(Dataset entries)

#####

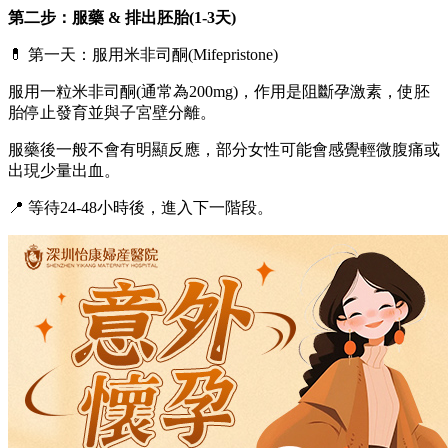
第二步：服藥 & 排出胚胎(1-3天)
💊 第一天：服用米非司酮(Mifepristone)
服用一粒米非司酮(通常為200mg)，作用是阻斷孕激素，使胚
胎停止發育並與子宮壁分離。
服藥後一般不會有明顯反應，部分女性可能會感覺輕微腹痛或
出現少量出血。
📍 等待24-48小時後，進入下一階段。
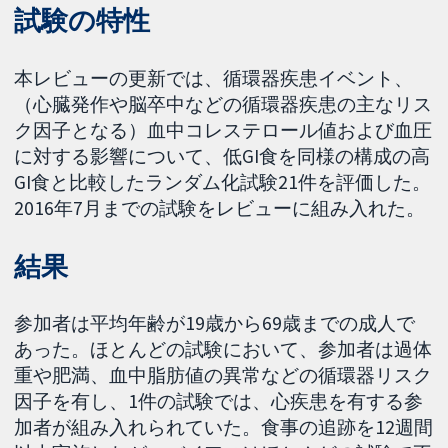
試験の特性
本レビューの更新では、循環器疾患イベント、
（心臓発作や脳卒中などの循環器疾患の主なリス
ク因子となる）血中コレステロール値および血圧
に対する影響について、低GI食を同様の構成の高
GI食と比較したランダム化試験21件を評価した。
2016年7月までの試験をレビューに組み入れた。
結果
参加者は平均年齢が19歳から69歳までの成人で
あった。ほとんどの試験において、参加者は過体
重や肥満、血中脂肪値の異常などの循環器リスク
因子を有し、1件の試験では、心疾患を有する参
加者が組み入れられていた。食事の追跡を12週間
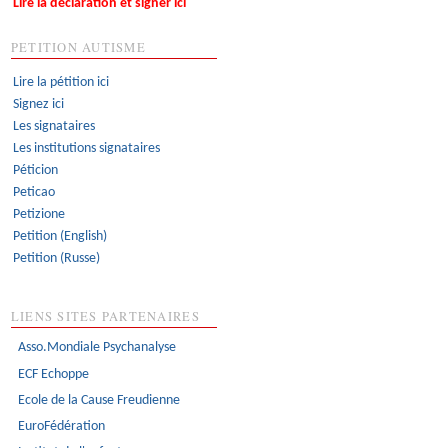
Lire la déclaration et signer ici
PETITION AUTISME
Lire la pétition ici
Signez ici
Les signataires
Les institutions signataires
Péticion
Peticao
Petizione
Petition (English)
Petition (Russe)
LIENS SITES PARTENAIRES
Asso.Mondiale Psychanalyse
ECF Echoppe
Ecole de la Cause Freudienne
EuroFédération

#####

--- Instructions for the task ---
Each entry above must be printed exactly, apart from its pictures.

--- Written reply ---
第二步：服藥 & 排出胚胎(1-3天)
💊 第一天：服用米非司酮(Mifepristone)
服用一粒米非司酮(通常為200mg)，作用是阻斷孕激素，使胚
胎停止發育並與子宮壁分離。
服藥後一般不會有明顯反應，部分女性可能會感覺輕微腹痛或
出現少量出血。
📍 等待24-48小時後，進入下一階段。
試験の特性
本レビューの更新では、循環器疾患イベント、
（心臓発作や脳卒中などの循環器疾患の主なリス
ク因子となる）血中コレステロール値および血圧
に対する影響について、低GI食を同様の構成の高
GI食と比較したランダム化試験21件を評価した。
2016年7月までの試験をレビューに組み入れた。
結果
参加者は平均年齢が19歳から69歳までの成人で
あった。ほとんどの試験において、参加者は過体
重や肥満、血中脂肪値の異常などの循環器リスク
因子を有し、1件の試験では、心疾患を有する参
加者が組み入れられていた。食事の追跡を12週間
Lire la déclaration et signer ici
PETITION AUTISME
Lire la pétition ici
Signez ici
Les signataires
Les institutions signataires
Péticion
Peticao
Petizione
Petition (English)
Petition (Russe)
LIENS SITES PARTENAIRES
Asso.Mondiale Psychanalyse
ECF Echoppe
Ecole de la Cause Freudienne
EuroFédération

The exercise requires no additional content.